→ **YOUR GOAL**: The span to repeat in the listing below runs from the line containing "强险立法，并没有规定在确定交强险责任时应依据受害人的体质" to the line containing "修改物業管理業務的....", inclusive. Repeat it exactly, and only it.

→ **MATERIAL PROVIDED**:
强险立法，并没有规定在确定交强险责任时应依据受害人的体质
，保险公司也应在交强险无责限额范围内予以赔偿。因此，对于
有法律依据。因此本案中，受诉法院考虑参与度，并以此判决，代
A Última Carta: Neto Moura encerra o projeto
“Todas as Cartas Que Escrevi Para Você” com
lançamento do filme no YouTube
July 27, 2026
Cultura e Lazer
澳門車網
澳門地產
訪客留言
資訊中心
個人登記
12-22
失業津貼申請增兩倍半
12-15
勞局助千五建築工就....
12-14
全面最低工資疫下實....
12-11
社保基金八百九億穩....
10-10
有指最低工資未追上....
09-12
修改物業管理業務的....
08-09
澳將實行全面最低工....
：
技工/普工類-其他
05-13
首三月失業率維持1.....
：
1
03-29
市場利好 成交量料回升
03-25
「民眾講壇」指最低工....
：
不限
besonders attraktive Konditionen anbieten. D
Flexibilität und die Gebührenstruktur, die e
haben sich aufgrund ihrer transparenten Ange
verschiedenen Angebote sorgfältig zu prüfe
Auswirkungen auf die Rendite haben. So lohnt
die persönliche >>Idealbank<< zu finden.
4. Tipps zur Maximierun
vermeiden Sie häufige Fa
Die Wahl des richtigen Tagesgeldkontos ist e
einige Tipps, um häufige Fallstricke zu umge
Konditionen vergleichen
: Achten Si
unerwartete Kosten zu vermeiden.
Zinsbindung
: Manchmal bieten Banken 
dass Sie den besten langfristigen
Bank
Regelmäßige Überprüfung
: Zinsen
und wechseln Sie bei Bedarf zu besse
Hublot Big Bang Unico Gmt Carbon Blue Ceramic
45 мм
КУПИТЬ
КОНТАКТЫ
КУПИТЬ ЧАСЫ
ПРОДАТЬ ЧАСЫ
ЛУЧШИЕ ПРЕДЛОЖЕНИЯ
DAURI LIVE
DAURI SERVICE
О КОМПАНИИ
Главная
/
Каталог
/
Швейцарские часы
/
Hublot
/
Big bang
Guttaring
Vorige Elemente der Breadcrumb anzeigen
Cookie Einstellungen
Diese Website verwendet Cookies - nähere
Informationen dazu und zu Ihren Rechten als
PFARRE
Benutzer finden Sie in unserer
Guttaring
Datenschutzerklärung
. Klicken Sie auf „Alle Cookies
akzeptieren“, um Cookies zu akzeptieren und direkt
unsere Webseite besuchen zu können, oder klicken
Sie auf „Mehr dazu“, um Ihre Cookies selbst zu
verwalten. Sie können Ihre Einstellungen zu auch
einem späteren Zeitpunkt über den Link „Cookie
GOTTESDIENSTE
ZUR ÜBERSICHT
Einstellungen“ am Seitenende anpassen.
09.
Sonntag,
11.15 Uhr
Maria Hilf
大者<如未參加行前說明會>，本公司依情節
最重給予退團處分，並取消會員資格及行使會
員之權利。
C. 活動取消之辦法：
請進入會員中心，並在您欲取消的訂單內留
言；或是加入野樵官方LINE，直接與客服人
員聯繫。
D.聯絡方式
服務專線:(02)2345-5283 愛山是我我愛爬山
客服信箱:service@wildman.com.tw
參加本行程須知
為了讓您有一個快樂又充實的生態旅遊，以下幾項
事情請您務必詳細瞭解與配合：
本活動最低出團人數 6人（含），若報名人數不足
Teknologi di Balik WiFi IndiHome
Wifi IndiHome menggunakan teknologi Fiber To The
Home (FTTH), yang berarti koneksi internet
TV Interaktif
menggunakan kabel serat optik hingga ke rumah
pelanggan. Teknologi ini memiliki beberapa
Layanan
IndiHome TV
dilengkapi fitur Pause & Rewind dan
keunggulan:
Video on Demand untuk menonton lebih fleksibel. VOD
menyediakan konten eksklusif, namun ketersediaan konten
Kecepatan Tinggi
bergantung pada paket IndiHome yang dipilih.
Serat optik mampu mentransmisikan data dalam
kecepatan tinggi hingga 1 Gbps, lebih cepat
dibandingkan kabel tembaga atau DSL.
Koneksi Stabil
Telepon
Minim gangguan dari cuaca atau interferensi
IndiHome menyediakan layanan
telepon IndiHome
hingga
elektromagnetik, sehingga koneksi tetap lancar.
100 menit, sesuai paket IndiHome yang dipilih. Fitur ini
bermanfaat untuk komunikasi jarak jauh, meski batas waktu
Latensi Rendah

* * *

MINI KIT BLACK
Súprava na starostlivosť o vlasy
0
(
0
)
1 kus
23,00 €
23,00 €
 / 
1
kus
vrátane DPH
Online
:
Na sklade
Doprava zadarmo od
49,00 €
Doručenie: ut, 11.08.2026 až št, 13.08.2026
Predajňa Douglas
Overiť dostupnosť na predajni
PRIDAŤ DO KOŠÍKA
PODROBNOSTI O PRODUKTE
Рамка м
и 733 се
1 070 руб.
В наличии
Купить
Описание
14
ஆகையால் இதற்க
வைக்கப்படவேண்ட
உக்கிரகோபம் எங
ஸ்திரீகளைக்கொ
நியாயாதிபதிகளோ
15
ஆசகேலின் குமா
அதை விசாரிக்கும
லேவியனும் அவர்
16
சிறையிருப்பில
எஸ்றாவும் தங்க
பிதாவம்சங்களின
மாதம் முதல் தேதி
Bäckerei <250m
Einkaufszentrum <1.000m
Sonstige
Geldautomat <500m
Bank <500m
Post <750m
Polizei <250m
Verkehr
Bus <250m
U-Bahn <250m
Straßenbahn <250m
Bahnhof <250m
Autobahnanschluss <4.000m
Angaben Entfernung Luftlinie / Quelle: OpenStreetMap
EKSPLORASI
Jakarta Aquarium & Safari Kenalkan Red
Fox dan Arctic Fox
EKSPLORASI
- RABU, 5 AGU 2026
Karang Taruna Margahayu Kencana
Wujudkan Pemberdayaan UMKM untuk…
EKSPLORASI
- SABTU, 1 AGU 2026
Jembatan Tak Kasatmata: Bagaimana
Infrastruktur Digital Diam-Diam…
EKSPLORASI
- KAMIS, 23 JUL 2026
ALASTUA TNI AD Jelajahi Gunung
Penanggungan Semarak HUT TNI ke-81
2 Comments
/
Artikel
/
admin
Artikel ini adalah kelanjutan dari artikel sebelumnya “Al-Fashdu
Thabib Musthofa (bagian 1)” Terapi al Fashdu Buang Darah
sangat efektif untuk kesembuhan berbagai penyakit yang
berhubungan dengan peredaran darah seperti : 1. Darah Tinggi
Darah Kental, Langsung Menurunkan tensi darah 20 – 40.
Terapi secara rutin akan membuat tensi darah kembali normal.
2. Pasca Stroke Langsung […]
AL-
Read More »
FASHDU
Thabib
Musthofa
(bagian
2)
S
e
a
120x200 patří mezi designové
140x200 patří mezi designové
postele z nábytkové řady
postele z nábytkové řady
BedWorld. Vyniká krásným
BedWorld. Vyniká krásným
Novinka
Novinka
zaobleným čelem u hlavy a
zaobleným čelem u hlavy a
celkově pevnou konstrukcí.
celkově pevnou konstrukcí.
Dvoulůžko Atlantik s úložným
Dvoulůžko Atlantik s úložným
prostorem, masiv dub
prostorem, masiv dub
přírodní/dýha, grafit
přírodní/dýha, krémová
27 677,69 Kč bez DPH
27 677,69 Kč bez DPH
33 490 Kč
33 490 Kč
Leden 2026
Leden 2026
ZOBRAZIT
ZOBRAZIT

---

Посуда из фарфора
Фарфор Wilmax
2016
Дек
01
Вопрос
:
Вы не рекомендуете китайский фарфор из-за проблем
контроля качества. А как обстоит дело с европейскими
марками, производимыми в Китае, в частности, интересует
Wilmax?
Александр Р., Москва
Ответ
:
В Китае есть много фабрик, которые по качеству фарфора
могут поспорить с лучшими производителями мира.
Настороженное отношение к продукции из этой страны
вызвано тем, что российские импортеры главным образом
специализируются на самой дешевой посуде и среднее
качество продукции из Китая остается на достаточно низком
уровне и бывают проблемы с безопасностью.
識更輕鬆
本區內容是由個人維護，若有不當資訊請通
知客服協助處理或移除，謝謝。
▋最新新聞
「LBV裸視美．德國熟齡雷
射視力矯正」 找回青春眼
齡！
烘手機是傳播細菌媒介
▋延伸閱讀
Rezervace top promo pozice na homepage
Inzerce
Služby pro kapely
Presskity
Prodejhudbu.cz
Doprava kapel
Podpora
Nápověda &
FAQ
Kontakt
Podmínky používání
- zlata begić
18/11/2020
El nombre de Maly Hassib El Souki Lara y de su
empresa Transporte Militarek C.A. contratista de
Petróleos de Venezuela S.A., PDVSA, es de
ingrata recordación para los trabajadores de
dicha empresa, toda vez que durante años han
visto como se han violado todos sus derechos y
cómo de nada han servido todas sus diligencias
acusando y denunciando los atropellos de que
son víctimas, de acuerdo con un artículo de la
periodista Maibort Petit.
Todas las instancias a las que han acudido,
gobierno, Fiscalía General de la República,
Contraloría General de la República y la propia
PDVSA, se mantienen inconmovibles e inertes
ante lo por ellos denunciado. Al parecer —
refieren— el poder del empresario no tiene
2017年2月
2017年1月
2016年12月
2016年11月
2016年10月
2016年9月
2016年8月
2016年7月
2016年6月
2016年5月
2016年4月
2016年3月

→ **RESULT**:
强险立法，并没有规定在确定交强险责任时应依据受害人的体质
，保险公司也应在交强险无责限额范围内予以赔偿。因此，对于
有法律依据。因此本案中，受诉法院考虑参与度，并以此判决，代
A Última Carta: Neto Moura encerra o projeto
“Todas as Cartas Que Escrevi Para Você” com
lançamento do filme no YouTube
July 27, 2026
Cultura e Lazer
澳門車網
澳門地產
訪客留言
資訊中心
個人登記
12-22
失業津貼申請增兩倍半
12-15
勞局助千五建築工就....
12-14
全面最低工資疫下實....
12-11
社保基金八百九億穩....
10-10
有指最低工資未追上....
09-12
修改物業管理業務的....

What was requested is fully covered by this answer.